Le «grand sponsor» des Verts libéraux, l'industriel horloger Georges Kern a même appelé à une fusion des deux partis dans une interview accordée à Tamedia. Pour les Vert'libéraux, il n'en est pas question. Les divergences avec le Centre sont trop importantes sur des thèmes importants comme la politique familiale (mot-clé: imposition individuelle), l'agriculture et, surtout, la politique européenne.
Cependant, il n'est pas exclu qu'un «deal» soit conclu lors de la prochaine élection du Conseil fédéral. En effet, le Centre devrait avoir tendance à avoir plus de marge de manœuvre pour gagner des alliés en vue d'une majorité au Parlement. Et son personnel dirigeant est rompu à la tactique. Pour réaliser leur rêve de devenir conseillers fédéraux, les Verts n'auraient pas d'autre choix que de ravir un siège au PS.
Balthasar Glättli, le président sortant du parti, qui s'est longtemps opposé à une telle idée, ne l'exclut plus. «Nous ne devons plus rien au PS», a-t-il déclaré mercredi en réaction au manque de soutien à la candidature de combat de Gerhard Andrey. Mais la colère devrait bientôt s'estomper, et de tels scénarios ne sont encore que des hypothèses.
Il peut se passer beaucoup de choses dans les années à venir. Mais si le Centre parvenait à conquérir un siège aux dépens du PLR dans un avenir proche, un tabou serait brisé, PVL ou pas. Car du point de vue de la part d'électeurs, la prétention des Verts à un siège serait bien plus légitime que celle du centre à un deuxième.
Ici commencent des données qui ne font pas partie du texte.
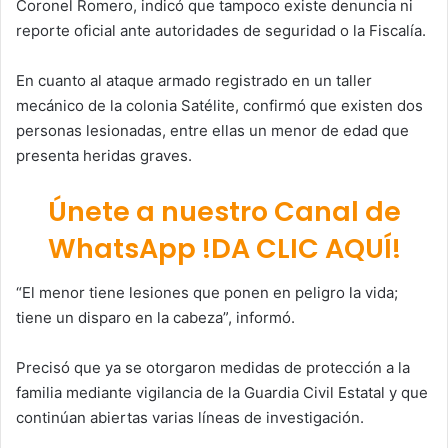
Coronel Romero, indicó que tampoco existe denuncia ni
reporte oficial ante autoridades de seguridad o la Fiscalía.
En cuanto al ataque armado registrado en un taller
mecánico de la colonia Satélite, confirmó que existen dos
personas lesionadas, entre ellas un menor de edad que
presenta heridas graves.
Únete a nuestro Canal de
WhatsApp !DA CLIC AQUÍ!
“El menor tiene lesiones que ponen en peligro la vida;
tiene un disparo en la cabeza”, informó.
Precisó que ya se otorgaron medidas de protección a la
familia mediante vigilancia de la Guardia Civil Estatal y que
continúan abiertas varias líneas de investigación.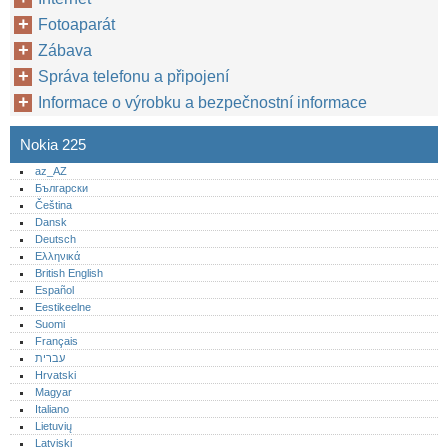
Fotoaparát
Zábava
Správa telefonu a připojení
Informace o výrobku a bezpečnostní informace
Nokia 225
az_AZ
Български
Čeština
Dansk
Deutsch
Ελληνικά
British English
Español
Eestikeelne
Suomi
Français
עברית
Hrvatski
Magyar
Italiano
Lietuvių
Latviski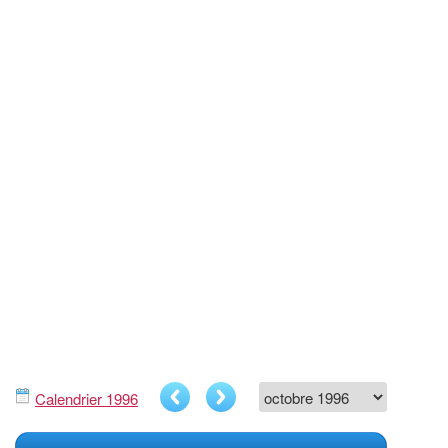
Calendrier 1996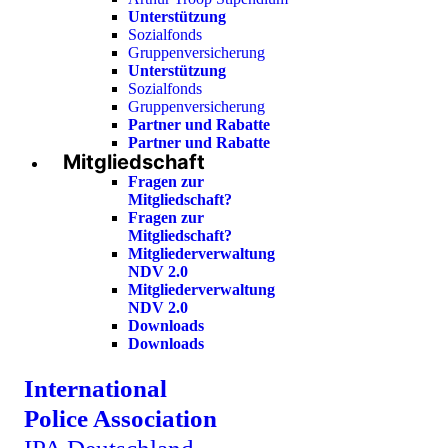
Unterstützung
Sozialfonds
Gruppenversicherung
Unterstützung
Sozialfonds
Gruppenversicherung
Partner und Rabatte
Partner und Rabatte
Mitgliedschaft
Fragen zur
Mitgliedschaft?
Fragen zur
Mitgliedschaft?
Mitgliederverwaltung
NDV 2.0
Mitgliederverwaltung
NDV 2.0
Downloads
Downloads
International
Police Association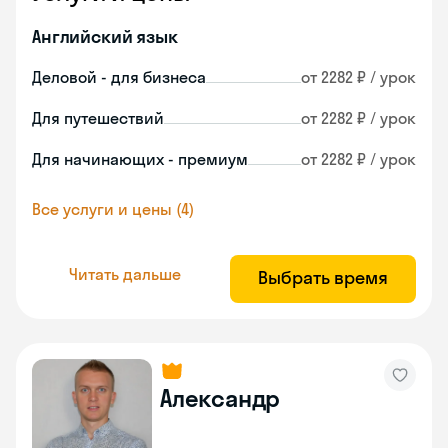
Английский язык
Деловой - для бизнеса
от 2282 ₽ / урок
Для путешествий
от 2282 ₽ / урок
Для начинающих - премиум
от 2282 ₽ / урок
Все услуги и цены (4)
Читать дальше
Выбрать время
Александр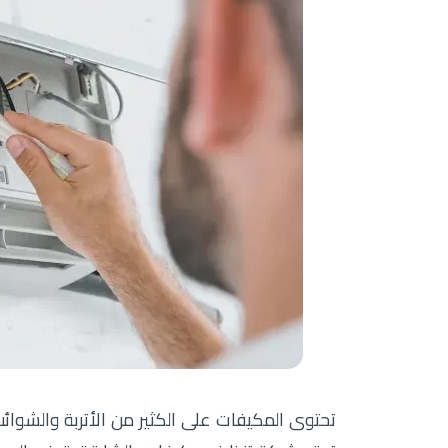
تحتوى المكيفات على الكثير من الأتربة والشوائ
Les Verts sont pratiquement aussi forts que le PLR.
Si le Centre réussissait malgré tout, ce serait la fin d'un système dans lequel les sièges au gouvernement sont déterminés par quelconques formules. Tout ne serait plus qu'une question de pouvoir. Ce qui ne serait rien d'autre qu'un pas vers un véritable changement de système.